I added some SSE assisted hashes and fast intel/arm CRC32-C and AES HW variants, but not the fastest crcutil yet. See our crcutil results. See also the old https://code.google.com/p/smhasher/w/list.

So the fastest hash functions on x86_64 without quality problems are:

  • falkhash (macho64 and elf64 nasm only, with HW AES extension)
  • t1ha + mum (machine specific, mum: different arch results)
  • FarmHash (not portable, too machine specific: 64 vs 32bit, old gcc, ...)
  • Metro (but not 64crc yet, WIP)
  • Spooky32
  • xxHash64
  • fasthash
  • City (deprecated)

Hash functions for symbol tables or hash tables typically use 32 bit hashes, for databases, file systems and file checksums typically 64 or 128bit, for crypto now starting with 256 bit.
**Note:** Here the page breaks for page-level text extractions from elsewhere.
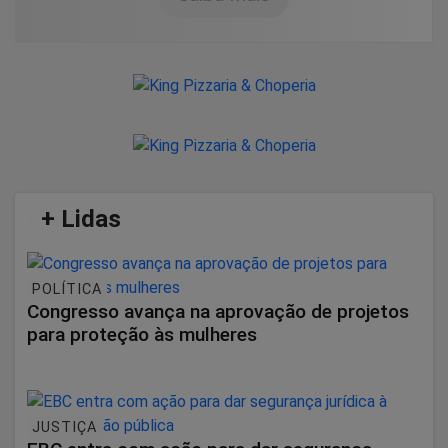
/
+ Lidas
/
POLÍTICA
Congresso avança na aprovação de projetos
para proteção às mulheres
JUSTIÇA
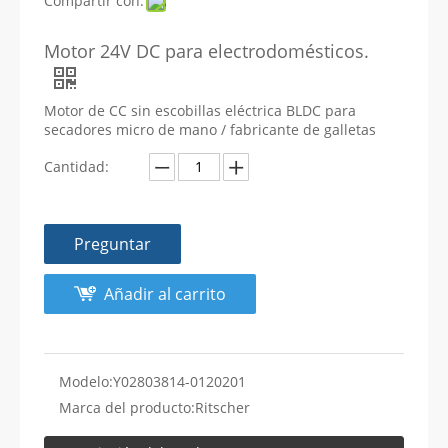
Compartir con:
Motor 24V DC para electrodomésticos.
Motor de CC sin escobillas eléctrica BLDC para
secadores micro de mano / fabricante de galletas
Cantidad:
Preguntar
Añadir al carrito
Modelo:
Y02803814-0120201
Marca del producto:
Ritscher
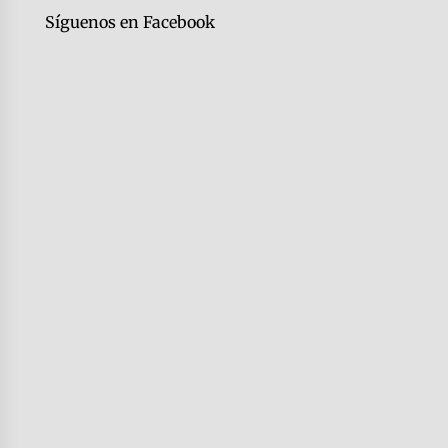
Síguenos en Facebook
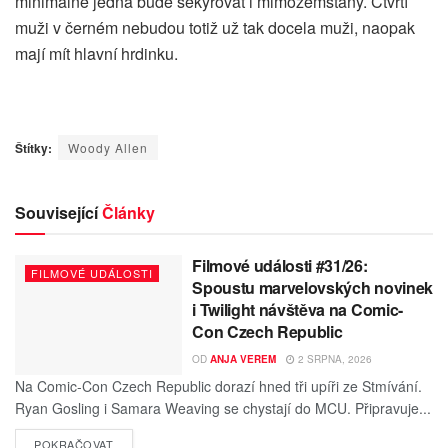
minimálně jedna bude sekýrovat i mimozemšťany. Čtvrtí
muži v černém nebudou totiž už tak docela muži, naopak
mají mít hlavní hrdinku.
Štítky:
Woody Allen
Související
Články
Filmové události #31/26:
FILMOVÉ UDÁLOSTI
Spoustu marvelovských novinek
i Twilight návštěva na Comic-
Con Czech Republic
OD
ANJA VEREM
2 SRPNA, 2026
Na Comic-Con Czech Republic dorazí hned tři upíři ze Stmívání.
Ryan Gosling i Samara Weaving se chystají do MCU. Připravuje...
POKRAČOVAT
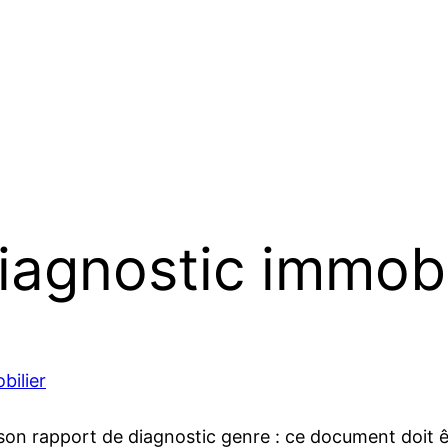
iagnostic immobi
bilier
son rapport de diagnostic genre : ce document doit êtr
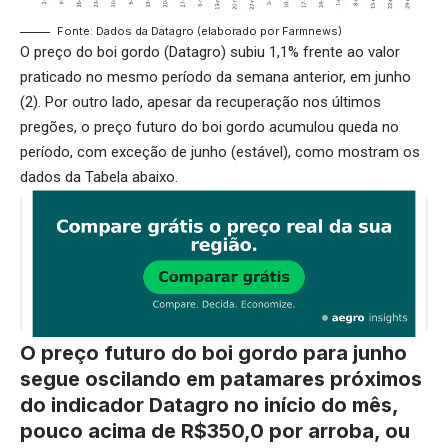
Fonte: Dados da Datagro (elaborado por Farmnews)
O preço do boi gordo (Datagro) subiu 1,1% frente ao valor
praticado no mesmo período da semana anterior, em junho
(2). Por outro lado, apesar da recuperação nos últimos
pregões, o preço futuro do boi gordo acumulou queda no
período, com exceção de junho (estável), como mostram os
dados da Tabela abaixo.
O preço futuro do boi gordo para junho
segue oscilando em patamares próximos
do indicador Datagro no início do mês,
pouco acima de R$350,0 por arroba, ou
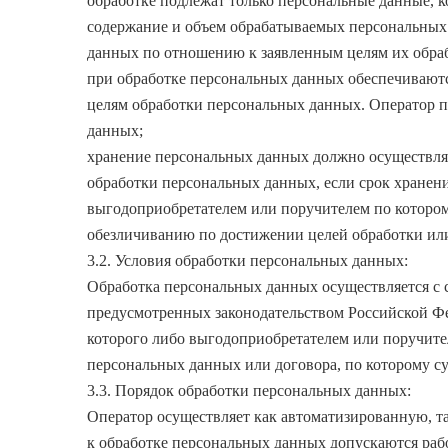
обработке подлежат только персональные данные, к
содержание и объем обрабатываемых персональных 
данных по отношению к заявленным целям их обра
при обработке персональных данных обеспечиваются
целям обработки персональных данных. Оператор 
данных;
хранение персональных данных должно осуществлят
обработки персональных данных, если срок хранен
выгодоприобретателем или поручителем по которо
обезличиванию по достижении целей обработки или
3.2. Условия обработки персональных данных:
Обработка персональных данных осуществляется с с
предусмотренных законодательством Российской Фе
которого либо выгодоприобретателем или поручител
персональных данных или договора, по которому с
3.3. Порядок обработки персональных данных:
Оператор осуществляет как автоматизированную, т
к обработке персональных данных допускаются раб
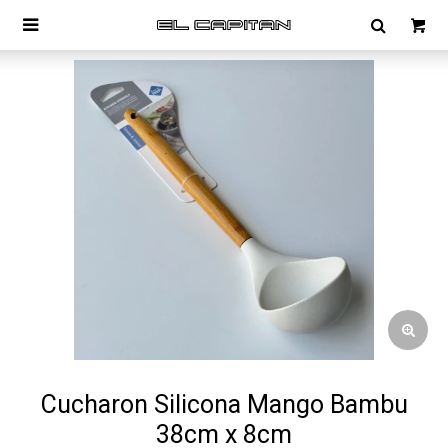

Cucharon Silicona Mango Bambu
38cm x 8cm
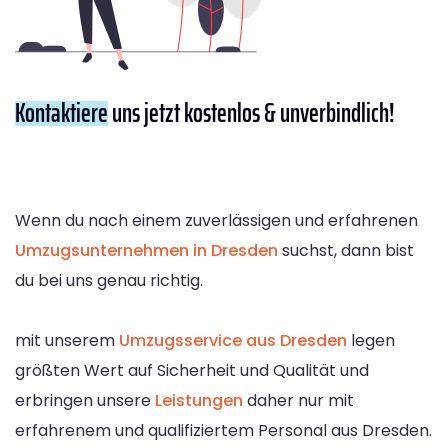
Kontaktiere
uns jetzt kostenlos & unverbindlich!
Wenn du nach einem zuverlässigen und erfahrenen
Umzugsunternehmen in Dresden
suchst, dann bist
du bei uns genau richtig.
mit unserem
Umzugsservice aus Dresden
legen
größten Wert auf Sicherheit und Qualität und
erbringen unsere
Leistungen
daher nur mit
erfahrenem und qualifiziertem Personal aus Dresden.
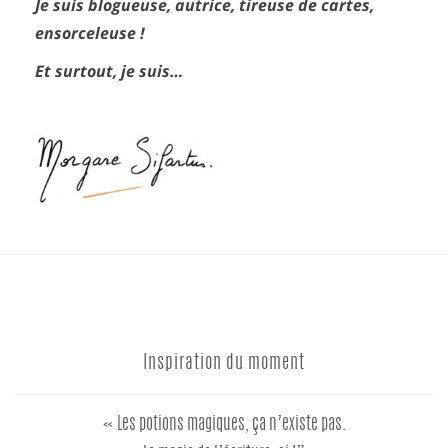
Je suis blogueuse, autrice, tireuse de cartes,
ensorceleuse !
Et surtout, je suis…
Inspiration du moment
« Les potions magiques, ça n’existe pas.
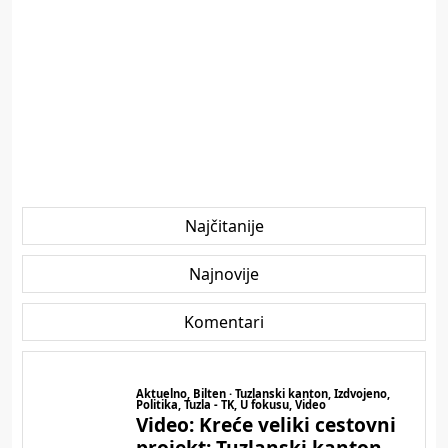
Najčitanije
Najnovije
Komentari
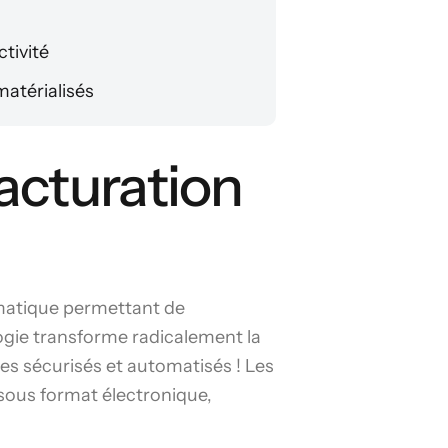
tivité
matérialisés
facturation
rmatique permettant de
ogie transforme radicalement la
s sécurisés et automatisés ! Les
s sous format électronique,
Typical median key size in perl5 is 20, the most common 4. See github.com/rurban/perl-hash-stats

When used in a hash table the instruction cache will usually beat the CPU and throughput measured here. In my tests the smallest FNV1A beats the fastest crc32_hw1 with Perl 5 hash tables. Even if those worse hash functions will lead to more collisions, the overall speed advantage beats the slightly worse quality. See e.g. A Seven-Dimensional Analysis of Hashing Methods and its Implications on Query Processing for a concise overview of the best hash table strategies, confirming that the simpliest Mult hashing (bernstein, FNV*, x17, sdbm) always beat "better" hash functions (Tabulation, Murmur, Farm, ...) when used in a hash table.

The fast hash functions tested here are recommendable as fast for file digests and maybe bigger databases, but not for 32bit hash tables. The "Quality problems" lead to less uniform distribution, i.e. more collisions and worse performance, but are rarely related to real security attacks, just the 2nd sanity test against \0 invariance is security relevant.

Other

TODO

Some popular SSE-improved FNV1 (sanmayce) variants, fletcher (ZFS), ... and slower cryptographic hashes or more secure hashes are still missing. BLAKE2, SHA-2, SHA-3 (Keccak), Grøstl, JH, Skein, ...

SECURITY

The hash table attacks described in SipHash against City, Murmur or Perl JenkinsOAAT or at Hash Function Lounge are not included here.

Such an attack avoidance cannot not be the problem of the hash function, but the hash table collision resolution scheme. You can attack every single hash function, even the best and most secure if you detect the seed, e.g. from collision timings and independly the sort-order, so you need to protect your collision handling scheme from the worst-case O(n), i.e. separate chaining with linked lists. Linked lists chaining allows high load factors, but is very cache-unfriendly. The only recommendable linked list scheme is inlining the key or hash into the array. Nowadays everybody uses fast open addressing, even if the load factor needs to be ~50%, unless you use Cuckoo Hashing.

I.e. the usage of SipHash for their hash table in Python 3.4, ruby, rust, systemd, OpenDNS, Haskell and OpenBSD is pure security theatre. SipHash is not secure enough for security purposes and not fast enough for general usage. Brute-force generation of ~32k collisions need 2-4m for all these hashes. siphash being the slowest needs max 4m, other typically max 2m30s, with <10s for practical 16k collision attacks with all hash functions. Using Murmur is usually slower than a simple Mult, even in the worst case. Provable secure is only uniform hashing, i.e. 2-5 independent Mult or Tabulation, or using a guaranteed logarithmic collision scheme (a tree) or a linear collision scheme, such as Robin Hood or Cockoo hashing with collision counting.

One more note regarding security: Nowadays even SHA1 can be solved in a solver, like Z3 (or faster ones) for practical hash table collision attacks (i.e. 14-20 bits). So all hash functions with less than 256 bits tested here cannot be considered "secure" at all.

The '\0' vulnerability attack with binary keys is tested in the 2nd Sanity test.